Dopo la partita degli ottavi di finale della Coppa del Mondo FIFA in cui i Paesi Bassi hanno perso contro il Marocco ai calci di rigore, il nazionale olandese Weghorst è stato intervistato da SBS 6.

"Sono molto deluso, è un vero peccato. Questo era un obiettivo condiviso per tutti noi e, per me personalmente, era il mio sogno. Non avrei mai immaginato che saremmo tornati a casa oggi."

"Il piano di gioco per oggi era stabilito e volevamo eseguirlo come previsto. Poi, volevamo passare in vantaggio leggermente più tardi nel secondo tempo. Credo che, dopo essere andati sull'1-0, la nostra posizione fosse molto stabile. Ci siamo abbassati un po', ma questo succede anche naturalmente in una partita."

"Non ho nemmeno pensato: stiamo tornando a casa (Weghorst in lacrime)... Non mi sono dato il tempo di pensarci affatto. Poi si va ai calci di rigore, e si sa che dipende completamente dalla fortuna. In definitiva, penso che ci si debba assumere la responsabilità, e tutti coloro che l'hanno fatto hanno dato il massimo. La pressione era immensa, indescrivibile."

"Come calciatore, il momento del rigore è il più stressante e teso. Pensi cinque o sei volte: Devo tirarlo? O no? Molti pensieri ti passano per la mente. È un vero peccato."

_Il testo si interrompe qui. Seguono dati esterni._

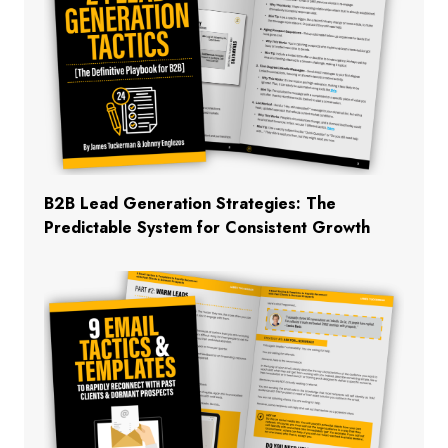
B2B Lead Generation Strategies: The
Predictable System for Consistent Growth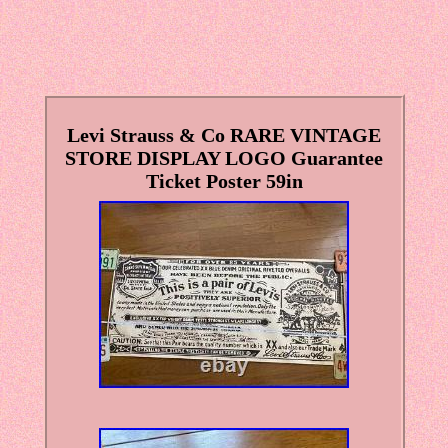
Levi Strauss & Co RARE VINTAGE
STORE DISPLAY LOGO Guarantee
Ticket Poster 59in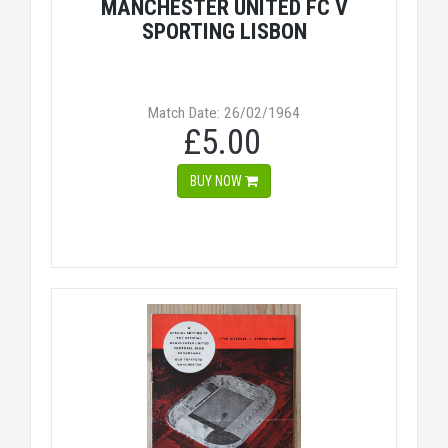
MANCHESTER UNITED FC V
SPORTING LISBON
Match Date: 26/02/1964
£5.00
BUY NOW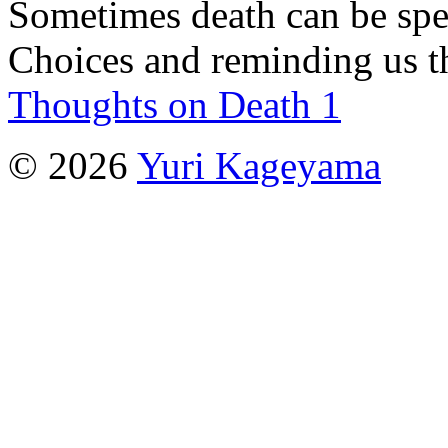
Sometimes death can be spec
Choices and reminding us t
Thoughts on Death 1
© 2026
Yuri Kageyama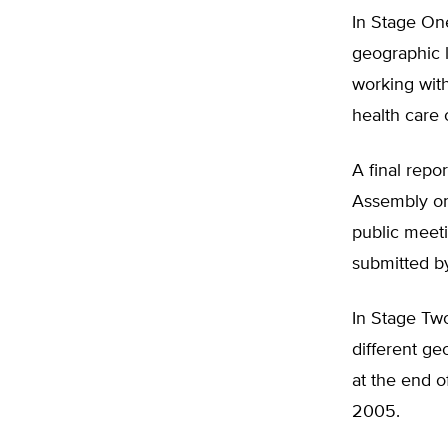
In Stage One
geographic 
working with
health care 
A final rep
Assembly on 
public meeti
submitted by
In Stage Tw
different ge
at the end 
2005.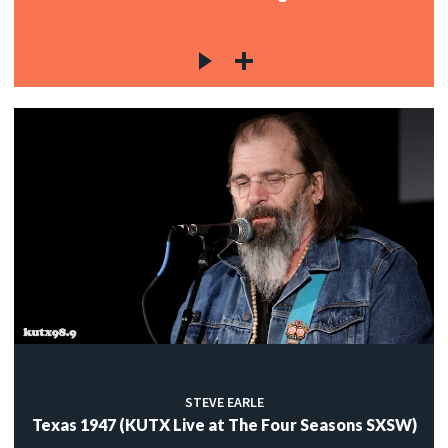
STEVE EARLE
Texas 1947 (KUTX Live at The Four Seasons SXSW)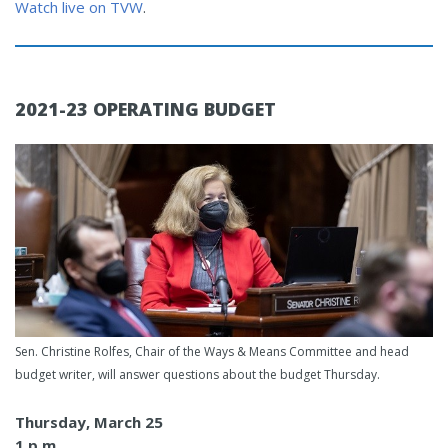
Watch live on TVW
.
2021-23 OPERATING BUDGET
Sen. Christine Rolfes, Chair of the Ways & Means Committee and head
budget writer, will answer questions about the budget Thursday.
Thursday, March 25
1 p.m.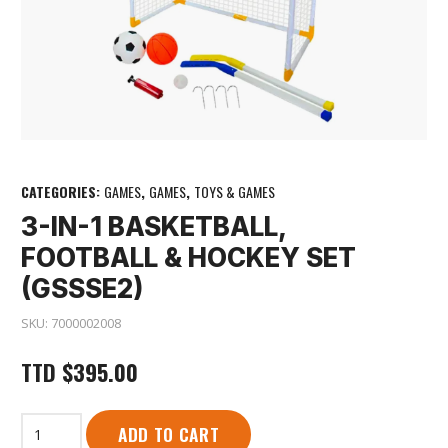
CATEGORIES:
GAMES
,
GAMES
,
TOYS & GAMES
3-IN-1 BASKETBALL,
FOOTBALL & HOCKEY SET
(GSSSE2)
SKU:
7000002008
TTD
$
395.00
3-
ADD TO CART
In-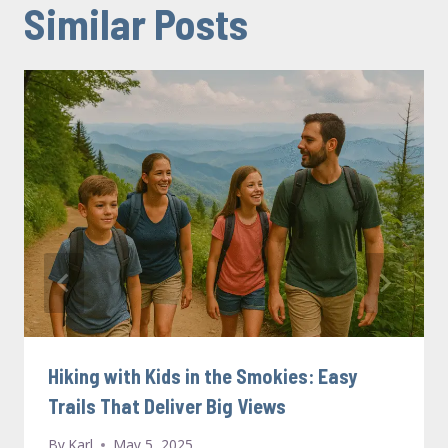
Similar Posts
Hiking with Kids in the Smokies: Easy
Trails That Deliver Big Views
By
Karl
May 5, 2025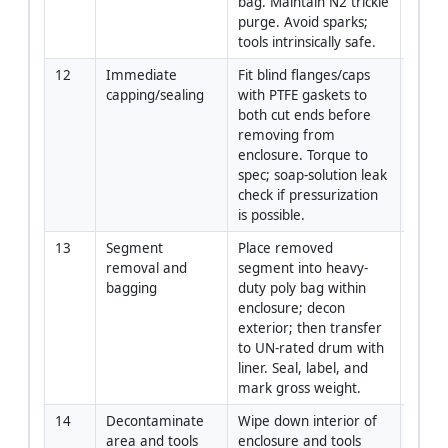
bag. Maintain N2 trickle 
purge. Avoid sparks; 
tools intrinsically safe.
12
Immediate 
Fit blind flanges/caps 
Crew
capping/sealing
with PTFE gaskets to 
both cut ends before 
removing from 
enclosure. Torque to 
spec; soap-solution leak 
check if pressurization 
is possible.
13
Segment 
Place removed 
Crew 
removal and 
segment into heavy-
Envir
bagging
duty poly bag within 
Specia
enclosure; decon 
exterior; then transfer 
to UN-rated drum with 
liner. Seal, label, and 
mark gross weight.
14
Decontaminate 
Wipe down interior of 
Crew
area and tools
enclosure and tools 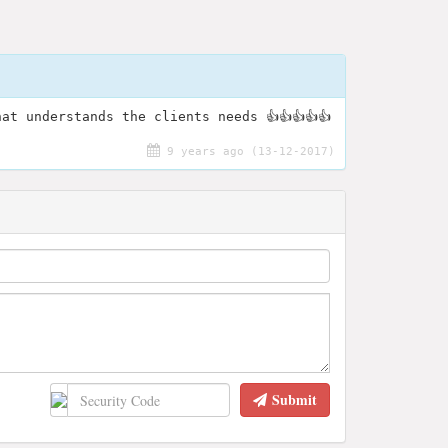
at understands the clients needs 👍👍👍👍👍
9 years ago (13-12-2017)
Submit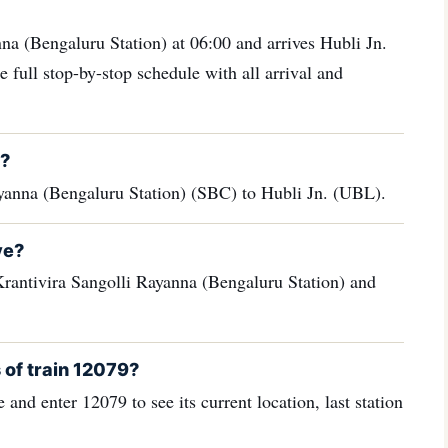
na (Bengaluru Station) at 06:00 and arrives Hubli Jn.
 full stop-by-stop schedule with all arrival and
d?
yanna (Bengaluru Station) (SBC) to Hubli Jn. (UBL).
ve?
rantivira Sangolli Rayanna (Bengaluru Station) and
 of train 12079?
 and enter 12079 to see its current location, last station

"Quest'estate compirò 34 anni, quindi per me questa era l'ultima possibilità di vincere la Coppa del Mondo FIFA. Il tempo vola e, naturalmente, te ne rendi conto. Vuoi davvero ottenere qualcosa di senza precedenti per il nostro paese. Sfortunatamente, il nostro paese ancora una volta non è riuscito a farlo."

Tradotto dall'IA.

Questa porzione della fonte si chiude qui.